Ferreira Gullar sempre repetiu que sua poesia nasce de um espanto, de uma tentativa de expressar algo que ainda parece inexplicável no mundo. No livro Autobiografia Poética e Outros Textos (Autêntica), o poeta maranhense faz uma espécie de relato da sua trajetória literária, buscando de alguma forma revelar a sua formação como autor: seus impasses, seus amigos e suas leituras.
Ali, afirma, por exemplo, que entende a poesia não como “um tipo novo de conhecimento, mas um trabalho contra a inércia da linguagem que tende a anular a experiência presente absorvendo-a em formas viciadas”. Seu relato vai desde a descoberta da literatura (ela “só terá sentido se mudar alguma coisa, nem que seja a minha própria vida”) até o seu inconformismo com as próprias descobertas, revelados na necessidade de sempre procurar uma forma nova de se expressar. “A feitura do poema seria a invenção da própria linguagem”, explica em dado momento.
CONCRETISMO
Há uma boa dose de preocupação com seu lugar na história literária também. O episódio da aproximação com o concretismo dos irmãos Augusto e Haroldo de Campos e de Décio Pignatari e posterior rompimento com eles para criar o neoconcretismo ocupa 20 páginas do relato de 50 laudas. Ali, Ferreira Gullar parece preocupado em descartar qualquer influência dos poetas paulistas na sua trajetória e definir o concretismo deles como uma espécie de “charlatanismo”. É uma passagem repleta de rancor – como a celeuma vem sendo tratada pelos dois lados –, que até diminui o valor do depoimento do autor maranhense, aparentemente mais preocupado com egos do que a formulação da sua poética.
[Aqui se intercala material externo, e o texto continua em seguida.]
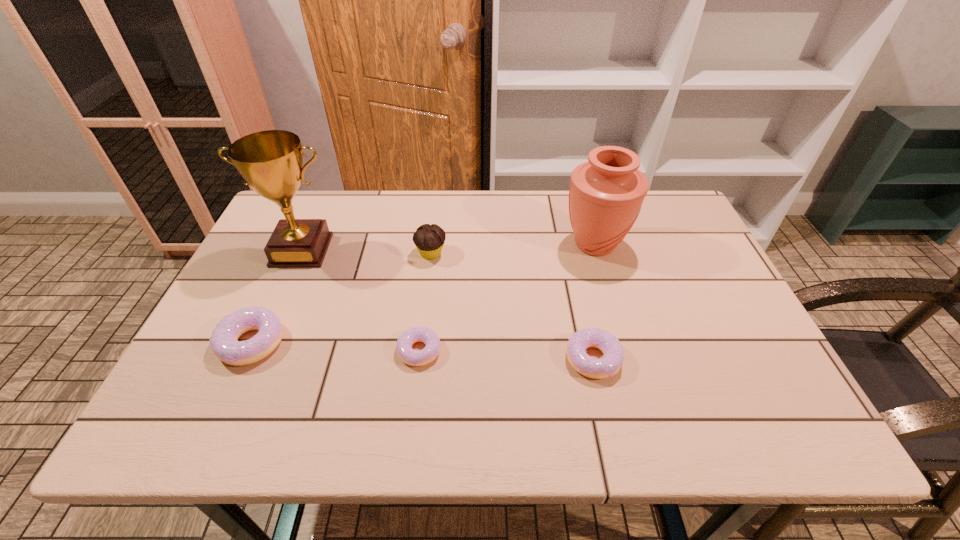 Where is `the third shortest object`? The image size is (960, 540). the third shortest object is located at coordinates coord(224,342).

The image size is (960, 540). Identify the location of the tallest doughnut. (224, 342).

In order to click on the second doughnut from left to right in this screenshot , I will do `click(406, 353)`.

I want to click on the shortest object, so click(x=406, y=353).

At what (x,y) coordinates should I click in order to perform the action: click on the rightmost doughnut. Please return your answer as a coordinate pair (x, y). The height and width of the screenshot is (540, 960). Looking at the image, I should click on (608, 365).

You are a GUI agent. You are given a task and a screenshot of the screen. Output one action in this format:
    pyautogui.click(x=<x>, y=<y>)
    Task: Click on the fifth tallest object
    
    Given the screenshot: What is the action you would take?
    pyautogui.click(x=608, y=365)

Locate an element on the screen. The image size is (960, 540). the second tallest object is located at coordinates (606, 193).

Locate an element on the screen. The image size is (960, 540). award is located at coordinates click(270, 161).

This screenshot has width=960, height=540. Find the location of `the fourth shortest object`. the fourth shortest object is located at coordinates (429, 239).

I want to click on vacant space positioned 0.240m on the back of the fourth tallest object, so click(x=293, y=253). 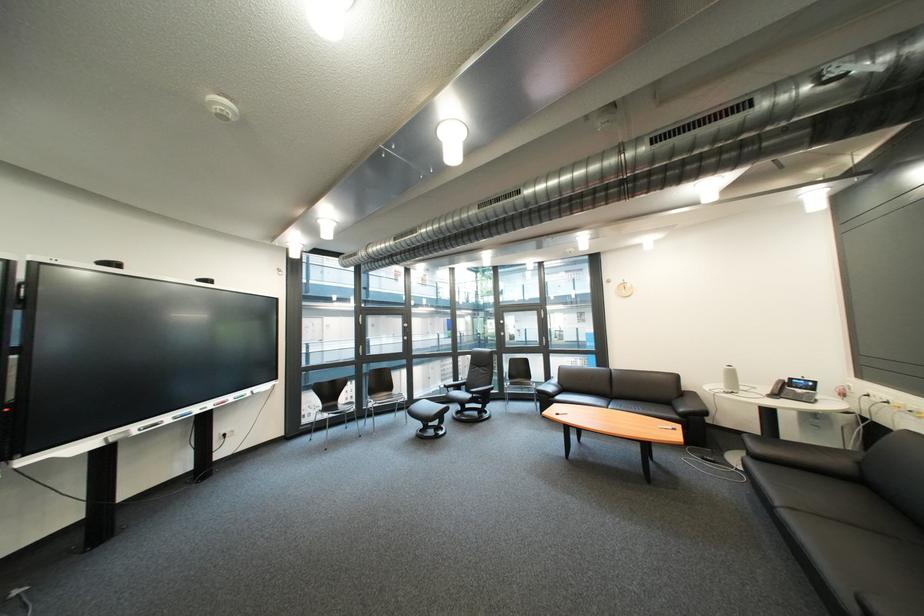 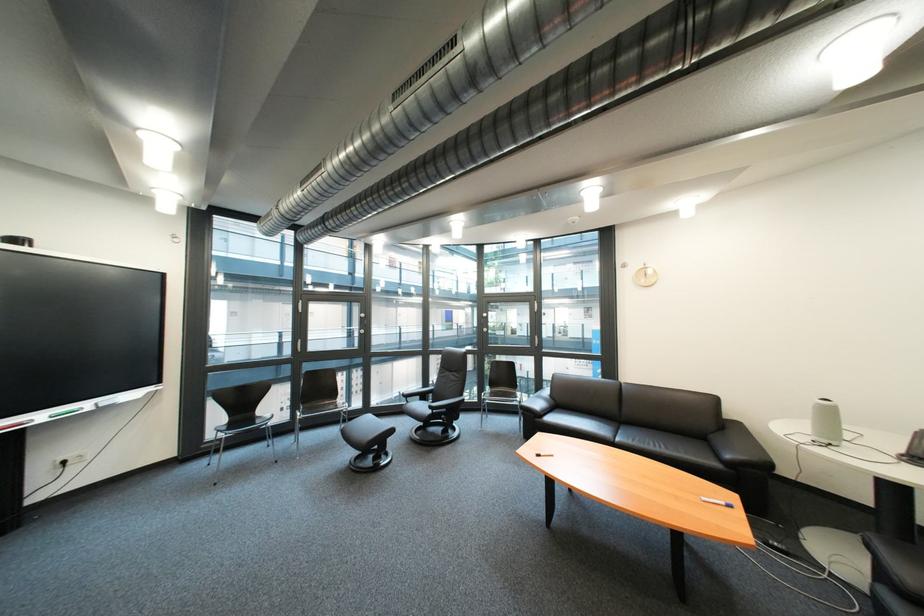 In the second image, find the point that corresponds to pixel 338 411 in the first image.

(246, 426) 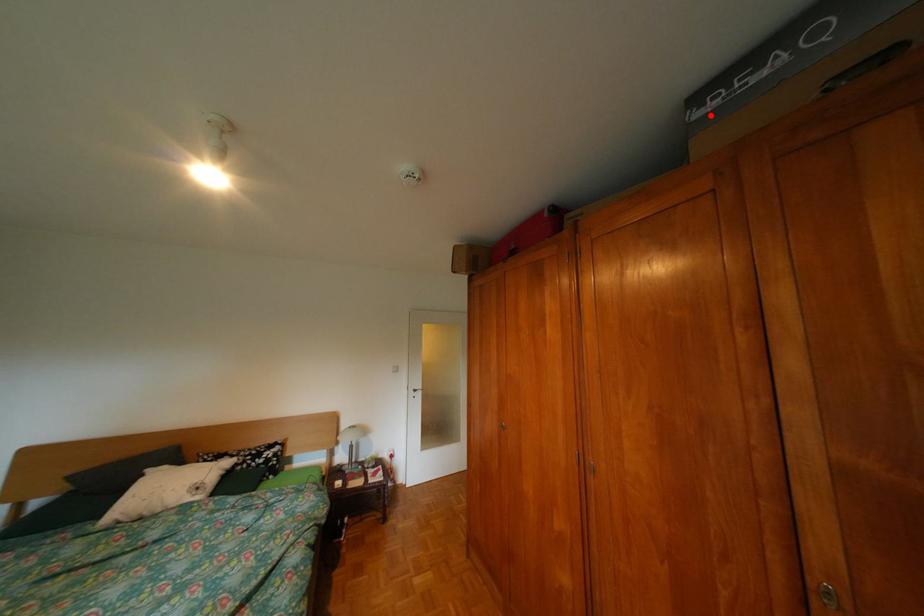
No restante do volume, estão duas boas entrevistas com Gullar e ensaios sobre três autores: Fernando Pessoa, Rimbaud e Cesar Vallejo. São bons textos, todos sobre literatura, que ajudam a complementar o contexto poético da sua obra. E, apesar de ser muito formal (e trazer algum rancor), o volume é uma boa introdução para a criação de Ferreira Gullar pelas suas próprias palavras – é sempre importante ver um poeta falar da sua poesia.